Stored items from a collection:
● ● ●

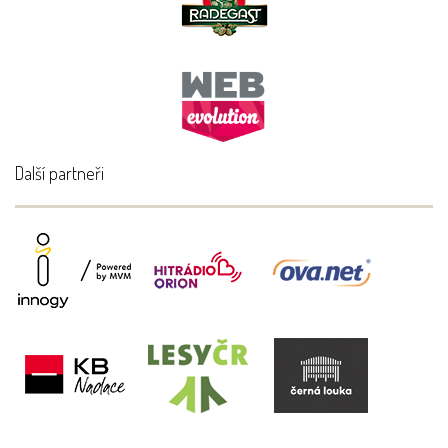
Další partneři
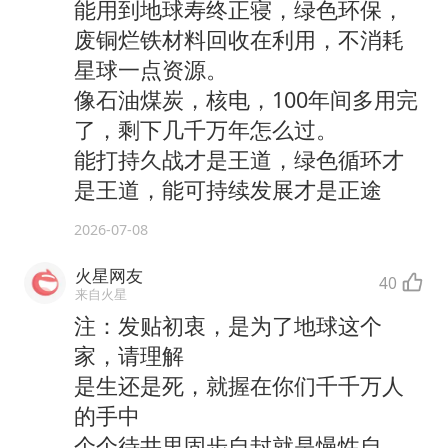
能用到地球寿终正寝，绿色环保，
废铜烂铁材料回收在利用，不消耗
星球一点资源。
像石油煤炭，核电，100年间多用完
了，剩下几千万年怎么过。
能打持久战才是王道，绿色循环才
是王道，能可持续发展才是正途
2026-07-08
火星网友
40
来自火星
注：发贴初衷，是为了地球这个
家，请理解
是生还是死，就握在你们千千万人
的手中
个个待井里固步自封就是慢性自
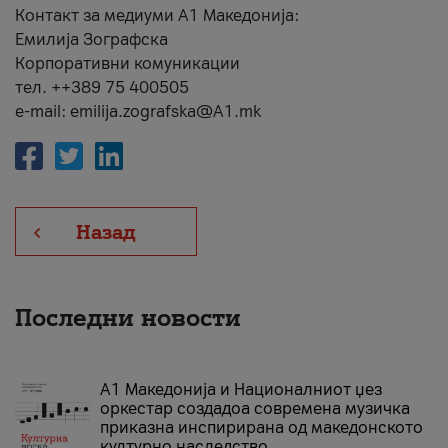
Контакт за медиуми А1 Македонија:
Емилија Зографска
Корпоративни комуникации
тел. ++389 75 400505
e-mail: emilija.zografska@A1.mk
Назад
Последни новости
А1 Македонија и Националниот џез
оркестар создадоа современа музичка
приказна инспирирана од македонското
културно наследство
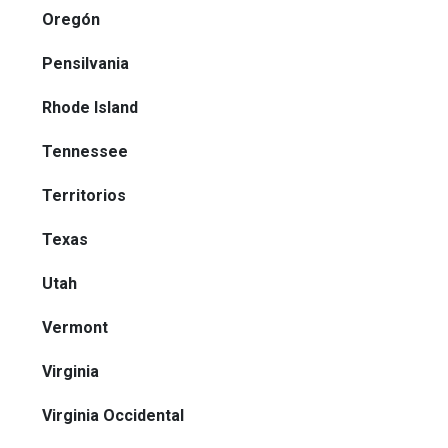
Oregón
Pensilvania
Rhode Island
Tennessee
Territorios
Texas
Utah
Vermont
Virginia
Virginia Occidental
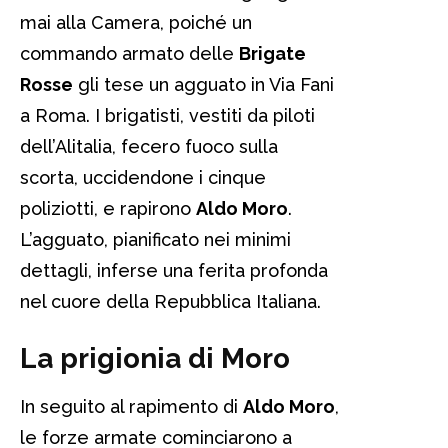
mai alla Camera, poiché un
commando armato delle
Brigate
Rosse
gli tese un agguato in Via Fani
a Roma. I brigatisti, vestiti da piloti
dell’Alitalia, fecero fuoco sulla
scorta, uccidendone i cinque
poliziotti, e rapirono
Aldo Moro
.
L’agguato, pianificato nei minimi
dettagli, inferse una ferita profonda
nel cuore della Repubblica Italiana.
La prigionia di Moro
In seguito al rapimento di
Aldo Moro
,
le forze armate cominciarono a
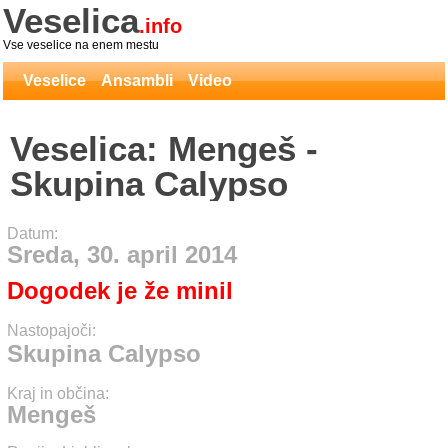
Veselica
.info
Vse veselice na enem mestu
Veselice
Ansambli
Video
Veselica: Mengeš -
Skupina Calypso
Datum:
Sreda, 30. april 2014
Dogodek je že minil
Nastopajoči:
Skupina Calypso
Kraj in občina:
Mengeš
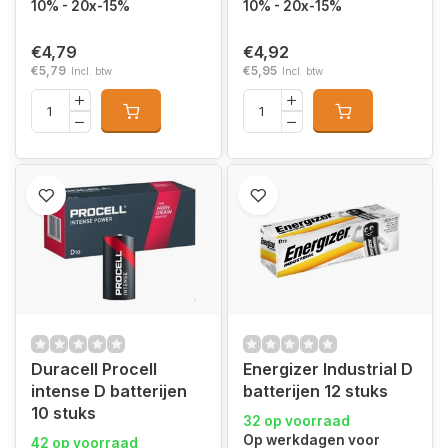
10% - 20x-15%
10% - 20x-15%
€4,79
€4,92
€5,79
€5,95
Incl. btw
Incl. btw
Duracell Procell
Energizer Industrial D
intense D batterijen
batterijen 12 stuks
10 stuks
32 op voorraad
Op werkdagen voor
42 op voorraad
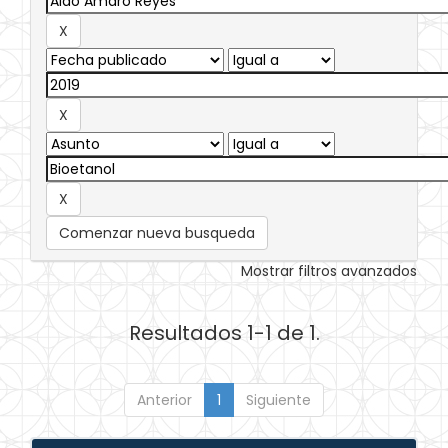
Comenzar nueva busqueda
Mostrar filtros avanzados
Resultados 1-1 de 1.
Anterior
1
Siguiente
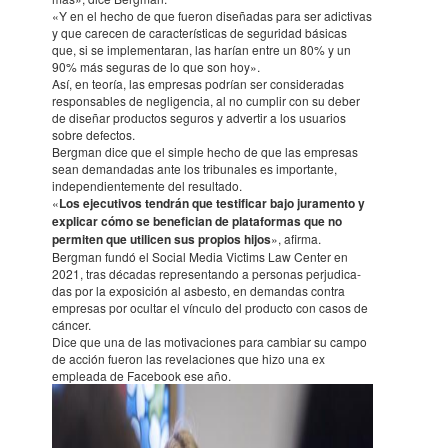
«Y en el hecho de que fueron diseña­das para ser adic­ti­vas
y que care­cen de carac­te­rís­ti­cas de seguri­dad bási­cas
que, si se imple­men­ta­ran, las harían entre un 80% y un
90% más seguras de lo que son hoy».
Así, en teoría, las empre­sas podrían ser conside­ra­das
respon­sa­bles de negli­gen­cia, al no cumplir con su deber
de diseñar produc­tos seguros y adver­tir a los usua­rios
sobre defec­tos.
Berg­man dice que el simple hecho de que las empre­sas
sean deman­da­das ante los tribu­na­les es impor­tante,
indepen­dien­te­mente del resul­tado.
«
Los ejecuti­vos tendrán que testi­fi­car bajo jura­mento y
expli­car cómo se benefi­cian de plata­for­mas que no
permiten que utili­cen sus propios hijos
», afirma.
Berg­man fundó el Social Media Victims Law Center en
2021, tras déca­das repre­sen­tando a perso­nas perjudi­ca­
das por la expo­si­ción al asbesto, en deman­das contra
empre­sas por ocul­tar el vínculo del producto con casos de
cáncer.
Dice que una de las moti­va­cio­nes para cambiar su campo
de acción fueron las revela­cio­nes que hizo una ex
empleada de Facebook ese año.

● ● ●

Work to be completed: What's needed is an exact retyping of the records, pictures excluded.

Response below:
Další partneři
能用到地球寿终正寝，绿色环保，
废铜烂铁材料回收在利用，不消耗
星球一点资源。
像石油煤炭，核电，100年间多用完
了，剩下几千万年怎么过。
能打持久战才是王道，绿色循环才
是王道，能可持续发展才是正途
2026-07-08
火星网友
40
来自火星
注：发贴初衷，是为了地球这个
家，请理解
是生还是死，就握在你们千千万人
的手中
个个待井里固步自封就是慢性自
Контакт за медиуми А1 Македонија:
Емилија Зографска
Корпоративни комуникации
тел. ++389 75 400505
e-mail: emilija.zografska@A1.mk
Назад
Последни новости
А1 Македонија и Националниот џез
оркестар создадоа современа музичка
приказна инспирирана од македонското
културно наследство
Oregón
Pensilvania
Rhode Island
Tennessee
Territorios
Texas
Utah
Vermont
Virginia
Virginia Occidental
mai alla Camera, poiché un
commando armato delle
Brigate
Rosse
gli tese un agguato in Via Fani
a Roma. I brigatisti, vestiti da piloti
dell’Alitalia, fecero fuoco sulla
scorta, uccidendone i cinque
poliziotti, e rapirono
Aldo Moro
.
L’agguato, pianificato nei minimi
dettagli, inferse una ferita profonda
nel cuore della Repubblica Italiana.
La prigionia di Moro
In seguito al rapimento di
Aldo Moro
,
le forze armate cominciarono a
Veselica
.info
Vse veselice na enem mestu
Veselice
Ansambli
Video
Veselica: Mengeš -
Skupina Calypso
Datum:
Sreda, 30. april 2014
Dogodek je že minil
Nastopajoči:
Skupina Calypso
Kraj in občina:
Mengeš
10% - 20x-15%
10% - 20x-15%
€4,79
€4,92
€5,79
€5,95
Incl. btw
Incl. btw
Duracell Procell
Energizer Industrial D
intense D batterijen
batterijen 12 stuks
10 stuks
32 op voorraad
Op werkdagen voor
42 op voorraad
Comenzar nueva busqueda
Mostrar filtros avanzados
Resultados 1-1 de 1.
Anterior
1
Siguiente
«Y en el hecho de que fueron diseña­das para ser adic­ti­vas
y que care­cen de carac­te­rís­ti­cas de seguri­dad bási­cas
que, si se imple­men­ta­ran, las harían entre un 80% y un
90% más seguras de lo que son hoy».
Así, en teoría, las empre­sas podrían ser conside­ra­das
respon­sa­bles de negli­gen­cia, al no cumplir con su deber
de diseñar produc­tos seguros y adver­tir a los usua­rios
sobre defec­tos.
Berg­man dice que el simple hecho de que las empre­sas
sean deman­da­das ante los tribu­na­les es impor­tante,
indepen­dien­te­mente del resul­tado.
«
Los ejecuti­vos tendrán que testi­fi­car bajo jura­mento y
expli­car cómo se benefi­cian de plata­for­mas que no
permiten que utili­cen sus propios hijos
», afirma.
Berg­man fundó el Social Media Victims Law Center en
2021, tras déca­das repre­sen­tando a perso­nas perjudi­ca­
das por la expo­si­ción al asbesto, en deman­das contra
empre­sas por ocul­tar el vínculo del producto con casos de
cáncer.
Dice que una de las moti­va­cio­nes para cambiar su campo
de acción fueron las revela­cio­nes que hizo una ex
empleada de Facebook ese año.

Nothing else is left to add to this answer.